[INFORMATION GIVEN]

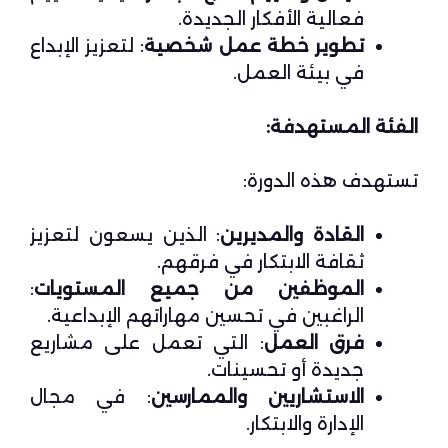
فعالية الأفكار الجديدة.
تطوير خطة عمل شخصية
: لتعزيز الإبداع
في بيئة العمل.
الفئة المستهدفة:
تستهدف هذه الدورة:
القادة والمديرين
: الذين يسعون لتعزيز
ثقافة الابتكار في فرقهم.
الموظفين من جميع المستويات
:
الراغبين في تحسين مهاراتهم الإبداعية.
فرق العمل
: التي تعمل على مشاريع
جديدة أو تحسينات.
الاستشاريين والممارسين
: في مجال
الإدارة والابتكار.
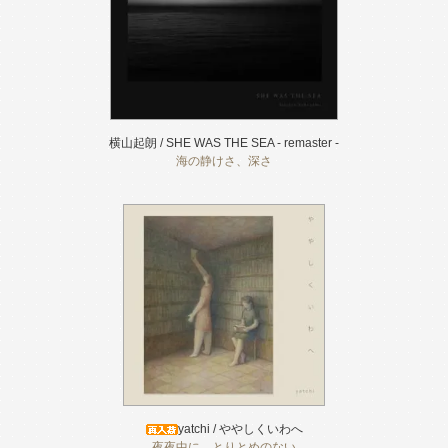
横山起朗 / SHE WAS THE SEA - remaster -
海の静けさ、深さ
yatchi / ややしくいわへ
夜夜中に、とりとめのない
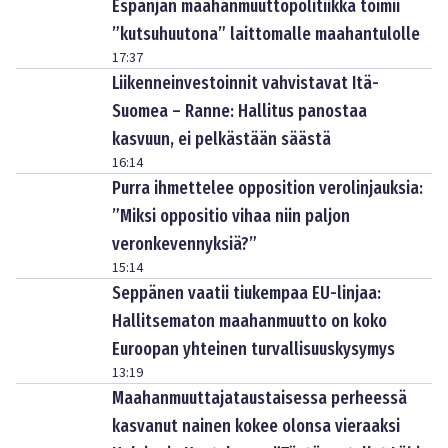
Espanjan maahanmuuttopolitiikka toimii
”kutsuhuutona” laittomalle maahantulolle
17:37
Liikenneinvestoinnit vahvistavat Itä-
Suomea – Ranne: Hallitus panostaa
kasvuun, ei pelkästään säästä
16:14
Purra ihmettelee opposition verolinjauksia:
”Miksi oppositio vihaa niin paljon
veronkevennyksiä?”
15:14
Seppänen vaatii tiukempaa EU-linjaa:
Hallitsematon maahanmuutto on koko
Euroopan yhteinen turvallisuuskysymys
13:19
Maahanmuuttajataustaisessa perheessä
kasvanut nainen kokee olonsa vieraaksi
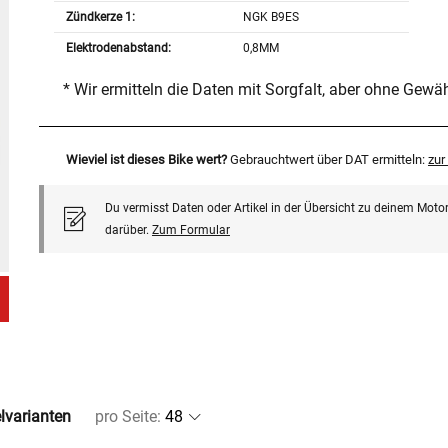
Zündkerze 1:
NGK B9ES
Elektrodenabstand:
0,8MM
* Wir ermitteln die Daten mit Sorgfalt, aber ohne Gewä
Wieviel ist dieses Bike wert?
Gebrauchtwert über DAT ermitteln:
zu
Du vermisst Daten oder Artikel in der Übersicht zu deinem Motor
darüber.
Zum Formular
elvarianten
pro Seite
:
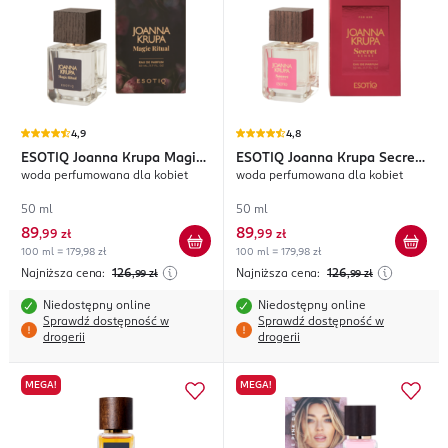
4,9
4,8
ESOTIQ
Joanna Krupa Magic
ESOTIQ
Joanna Krupa Secret
woda perfumowana dla kobiet
woda perfumowana dla kobiet
Ritual
Sense
50 ml
50 ml
89
89
,
99 zł
,
99 zł
100 ml = 179,98 zł
100 ml = 179,98 zł
Najniższa cena:
126
Najniższa cena:
126
,99
zł
,99
zł
Niedostępny online
Niedostępny online
Sprawdź dostępność w
Sprawdź dostępność w
drogerii
drogerii
MEGA!
MEGA!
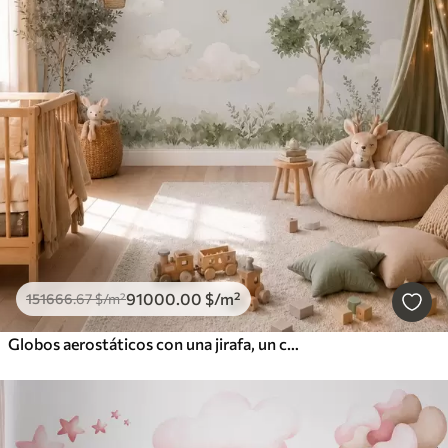
91000
.00
$
/m²
151666
.67
$
/m²
Globos aerostáticos con una jirafa, un canguro, un oso y otros animales entre las nubes y los árboles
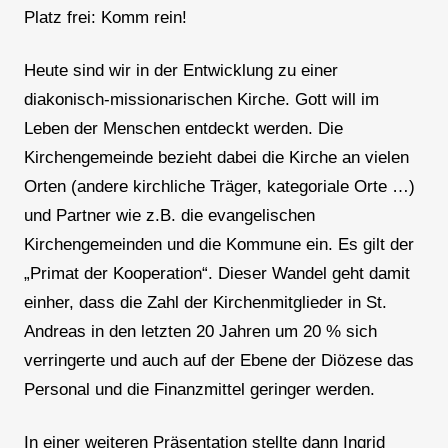
Platz frei: Komm rein!
Heute sind wir in der Entwicklung zu einer
diakonisch-missionarischen Kirche. Gott will im
Leben der Menschen entdeckt werden. Die
Kirchengemeinde bezieht dabei die Kirche an vielen
Orten (andere kirchliche Träger, kategoriale Orte …)
und Partner wie z.B. die evangelischen
Kirchengemeinden und die Kommune ein. Es gilt der
„Primat der Kooperation“. Dieser Wandel geht damit
einher, dass die Zahl der Kirchenmitglieder in St.
Andreas in den letzten 20 Jahren um 20 % sich
verringerte und auch auf der Ebene der Diözese das
Personal und die Finanzmittel geringer werden.
In einer weiteren Präsentation stellte dann Ingrid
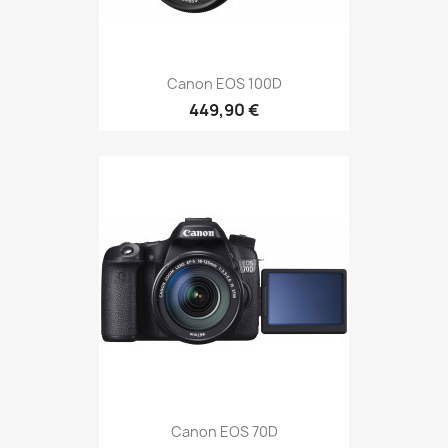
Canon EOS 100D
449,90 €
Canon EOS 70D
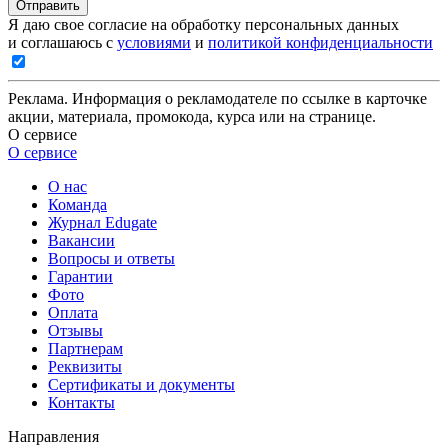
Отправить
Я даю свое согласие на обработку персональных данных
и соглашаюсь с
условиями
и
политикой конфиденциальности
Реклама. Информация о рекламодателе по ссылке в карточке
акции, материала, промокода, курса или на странице.
О сервисе
О сервисе
О нас
Команда
Журнал Edugate
Вакансии
Вопросы и ответы
Гарантии
Фото
Оплата
Отзывы
Партнерам
Реквизиты
Сертификаты и документы
Контакты
Направления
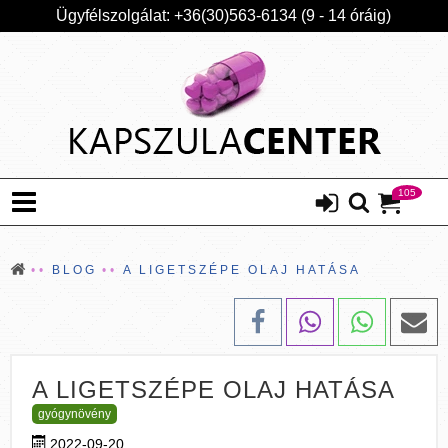
Ügyfélszolgálat: +36(30)563-6134 (9 - 14 óráig)
105
BLOG
A LIGETSZÉPE OLAJ HATÁSA
A LIGETSZÉPE OLAJ HATÁSA
gyógynövény
2022-09-20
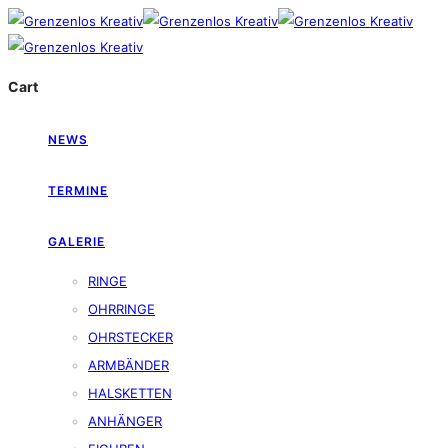
Cart
NEWS
TERMINE
GALERIE
RINGE
OHRRINGE
OHRSTECKER
ARMBÄNDER
HALSKETTEN
ANHÄNGER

[/INFORMATION GIVEN]

• _EXERCISE DETAILS_:
When you repeat the data, keep every line exact and drop the images.

• _ANSWER_:
فعالية الأفكار الجديدة.
تطوير خطة عمل شخصية
: لتعزيز الإبداع
في بيئة العمل.
الفئة المستهدفة:
تستهدف هذه الدورة:
القادة والمديرين
: الذين يسعون لتعزيز
ثقافة الابتكار في فرقهم.
الموظفين من جميع المستويات
:
الراغبين في تحسين مهاراتهم الإبداعية.
فرق العمل
: التي تعمل على مشاريع
جديدة أو تحسينات.
الاستشاريين والممارسين
: في مجال
الإدارة والابتكار.
横山起朗 / SHE WAS THE SEA - remaster -
海の静けさ、深さ
yatchi / ややしくいわへ
夜夜中に、とりとめのない
Espanjan maahanmuuttopolitiikka toimii
”kutsuhuutona” laittomalle maahantulolle
17:37
Liikenneinvestoinnit vahvistavat Itä-
Suomea – Ranne: Hallitus panostaa
kasvuun, ei pelkästään säästä
16:14
Purra ihmettelee opposition verolinjauksia:
”Miksi oppositio vihaa niin paljon
veronkevennyksiä?”
15:14
Seppänen vaatii tiukempaa EU-linjaa:
Hallitsematon maahanmuutto on koko
Euroopan yhteinen turvallisuuskysymys
13:19
Maahanmuuttajataustaisessa perheessä
kasvanut nainen kokee olonsa vieraaksi
Zündkerze 1:
NGK B9ES
Elektrodenabstand:
0,8MM
* Wir ermitteln die Daten mit Sorgfalt, aber ohne Gewä
Wieviel ist dieses Bike wert?
Gebrauchtwert über DAT ermitteln:
zu
Du vermisst Daten oder Artikel in der Übersicht zu deinem Motor
darüber.
Zum Formular
elvarianten
pro Seite
:
4,9
4,8
ESOTIQ
Joanna Krupa Magic
ESOTIQ
Joanna Krupa Secret
woda perfumowana dla kobiet
woda perfumowana dla kobiet
Ritual
Sense
50 ml
50 ml
89
89
,
99 zł
,
99 zł
100 ml = 179,98 zł
100 ml = 179,98 zł
Najniższa cena:
126
Najniższa cena:
126
,99
zł
,99
zł
Niedostępny online
Niedostępny online
Sprawdź dostępność w
Sprawdź dostępność w
drogerii
drogerii
MEGA!
MEGA!
91000
.00
$
/m²
151666
.67
$
/m²
Globos aerostáticos con una jirafa, un canguro, un oso y otros animales entre las nubes y los árboles
Platz frei: Komm rein!
Heute sind wir in der Entwicklung zu einer
diakonisch-missionarischen Kirche. Gott will im
Leben der Menschen entdeckt werden. Die
Kirchengemeinde bezieht dabei die Kirche an vielen
Orten (andere kirchliche Träger, kategoriale Orte …)
und Partner wie z.B. die evangelischen
Kirchengemeinden und die Kommune ein. Es gilt der
„Primat der Kooperation“. Dieser Wandel geht damit
einher, dass die Zahl der Kirchenmitglieder in St.
Andreas in den letzten 20 Jahren um 20 % sich
verringerte und auch auf der Ebene der Diözese das
Personal und die Finanzmittel geringer werden.
In einer weiteren Präsentation stellte dann Ingrid
Canon EOS 100D
449,90 €
Canon EOS 70D
Отправить
Я даю свое согласие на обработку персональных данных
и соглашаюсь с
условиями
и
политикой конфиденциальности
Реклама. Информация о рекламодателе по ссылке в карточке
акции, материала, промокода, курса или на странице.
О сервисе
О сервисе
О нас
Команда
Журнал Edugate
Вакансии
Вопросы и ответы
Гарантии
Фото
Оплата
Отзывы
Партнерам
Реквизиты
Сертификаты и документы
Контакты
Направления
Ügyfélszolgálat: +36(30)563-6134 (9 - 14 óráig)
105
BLOG
A LIGETSZÉPE OLAJ HATÁSA
A LIGETSZÉPE OLAJ HATÁSA
gyógynövény
2022-09-20
Cart
NEWS
TERMINE
GALERIE
RINGE
OHRRINGE
OHRSTECKER
ARMBÄNDER
HALSKETTEN
ANHÄNGER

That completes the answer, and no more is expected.